§ **Problem requirements**
Each entry is to be retyped exactly as it appears. Leave the images out.

**** Material supplied

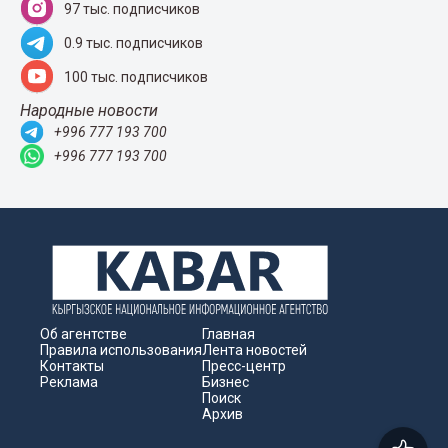
97 тыс. подписчиков
0.9 тыс. подписчиков
100 тыс. подписчиков
Народные новости
+996 777 193 700
+996 777 193 700
Об агентстве
Главная
Правила использования
Лента новостей
Контакты
Пресс-центр
Реклама
Бизнес
Поиск
Архив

********

§ **Solution for this problem**
97 тыс. подписчиков
0.9 тыс. подписчиков
100 тыс. подписчиков
Народные новости
+996 777 193 700
+996 777 193 700
Об агентстве
Главная
Правила использования
Лента новостей
Контакты
Пресс-центр
Реклама
Бизнес
Поиск
Архив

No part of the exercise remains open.